唐萍走後沒多久,敲門聲就響了,陳延青剛洗漱好,沖到門背後,平白咽了口唾沫才開了門。
“陳延青家是嗎?”
外頭站着個穿着灰色工裝的男人,瞧着他問。
陳延青點點頭。
“這是你家訂的牛奶。”
“我沒訂啊。”
送奶工掏出單據看了眼,“就是你家的呀,是不是爸媽訂的?”
“我訂的,”伏城這時從樓上下來,接過他手裏的奶,“辛苦了。”
那送奶工便道,“沒事,你們家沒有奶箱我就送上來了,訂滿一年安裝奶箱,你看需不需要?”
“嗯,續訂一年,明天來裝吧。”
“好。”
送奶工樂呵呵的走了,陳延青帶上門跟在他身後回屋,“你昨天怎麽不跟我說一聲?”
“忘了,”伏城說着話在餐桌邊坐了下來,又看着他問,“你沒睡麽?”
“睡了啊,怎麽可能沒睡?”陳延青坐在他對面,将粥盅蓋子揭開,知道自己被他打量着, 便頭也不擡,“趕緊吃,一會兒涼了。”

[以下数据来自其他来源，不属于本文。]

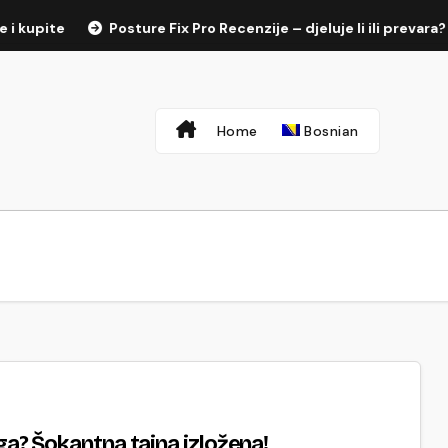
upite
Posture Fix Pro Recenzije – djeluje li ili prevara?
Home
Bosnian
oga? Šokantna tajna izložena!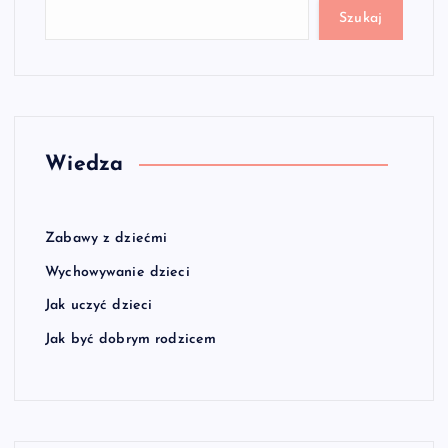
Szukaj
Wiedza
Zabawy z dziećmi
Wychowywanie dzieci
Jak uczyć dzieci
Jak być dobrym rodzicem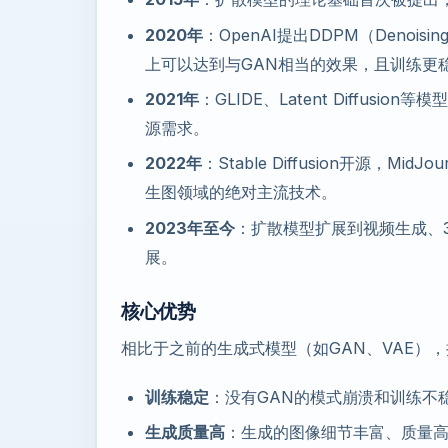
2020年
：OpenAI提出DDPM（Denoising
上可以达到与GAN相当的效果，且训练更
2021年
：GLIDE、Latent Diffu
源需求。
2022年
：Stable Diffusion开源，
生图领域的绝对主流技术。
2023年至今
：扩散模型扩展到视频生成、
展。
核心优势
相比于之前的生成式模型（如GAN、VAE）
训练稳定
：没有GAN的模式崩溃和训练不
生成质量高
：生成的图像细节丰富、质量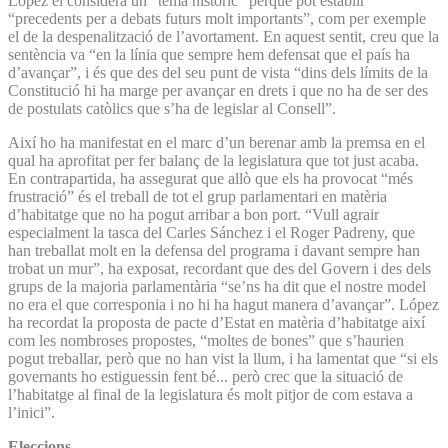
López el considera un “tema històric” perquè pot establir
“precedents per a debats futurs molt importants”, com per exemple
el de la despenalització de l’avortament. En aquest sentit, creu que la
sentència va “en la línia que sempre hem defensat que el país ha
d’avançar”, i és que des del seu punt de vista “dins dels límits de la
Constitució hi ha marge per avançar en drets i que no ha de ser des
de postulats catòlics que s’ha de legislar al Consell”.
Així ho ha manifestat en el marc d’un berenar amb la premsa en el
qual ha aprofitat per fer balanç de la legislatura que tot just acaba.
En contrapartida, ha assegurat que allò que els ha provocat “més
frustració” és el treball de tot el grup parlamentari en matèria
d’habitatge que no ha pogut arribar a bon port. “Vull agrair
especialment la tasca del Carles Sánchez i el Roger Padreny, que
han treballat molt en la defensa del programa i davant sempre han
trobat un mur”, ha exposat, recordant que des del Govern i des dels
grups de la majoria parlamentària “se’ns ha dit que el nostre model
no era el que corresponia i no hi ha hagut manera d’avançar”. López
ha recordat la proposta de pacte d’Estat en matèria d’habitatge així
com les nombroses propostes, “moltes de bones” que s’haurien
pogut treballar, però que no han vist la llum, i ha lamentat que “si els
governants ho estiguessin fent bé... però crec que la situació de
l’habitatge al final de la legislatura és molt pitjor de com estava a
l’inici”.
Eleccions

有了奶箱後,陳延青跟伏城吃完早飯下樓,順道拿了牛奶再去上課,兩人很長一段時間都同進同出,宿舍樓裏的老師也都習慣了,偶爾碰見跟唐萍相熟的幾個老師,倆人也會陪着她們邊走邊聊,不過她們大多數都是在關心樓上已經快臨近預産期的梁月,由此會聊到自己生小孩的時候,但關于梁月,陳延青說不出個一二三來,伏城更是接不上話。
月考成績放榜,陳延青擠進了高二文科排名前二十,公告欄密密麻麻的名字裏,他一眼就看到了理科班排名裏的伏城,袁野跟在他旁邊,也看見了,眼珠子顫了顫,“不會吧,陳延青,伏城那家夥課都不怎麽上,這絕對有黑幕!”
陳延青收回視線,轉身往B棟去,嘴裏道,“他有沒有黑幕我不知道,但你一定沒有。”
“我,”袁野叫道,“97名怎麽了,有些題我是懶得寫那麽多,正經寫,前五十不是問題。”
“哦,态度很端正嘛,回頭高考也要保持哦。”
“嘶~”
“诶,段霄洺!”陳延青朝前頭喊了一聲,又快步追了上去,段霄洺從幾個同行的人裏脫離出來,等着他走到跟前才道,“考的怎麽樣?”
“還行,算算日子,那些花是不是都謝了?”
“沒有,好着呢。”段霄洺跟他并排走,袁野跟上來,在他另一邊問,“什麽花?”
“延青送了我一束花,”他說,“我分枝養起來了,沒怎麽變樣。”
“陳延青幾時學會搞浪漫了,”袁野又忍不住感嘆,“從小玩到大,也沒見送我點什麽。”
“……衛生紙難道不算麽?”
“摳死你得了!”
段霄洺一陣好笑,到了教學樓下頭,各自分散回教室了。
唐萍估計又被學生拖堂,陳延青下晚修到家的時候,家裏沒人。
伏城有時候不上晚課,所以下課時也沒碰見,不知道是在家睡覺還是又去玩游戲了,陳延青脫了校服塞進洗衣機裏,而後站在原地發呆,這段時間像這樣思考伏城在幹嘛的瞬間不在少數,他挪了兩步,走到洗手臺的化妝鏡前,鏡子裏的人有些呆滞,滿臉寫着‘高中生’三個字,陳延青沒來由的厭煩了一下,開了水龍頭洗了把臉,再看了一眼,還是不像,不像伏城身上那種感覺。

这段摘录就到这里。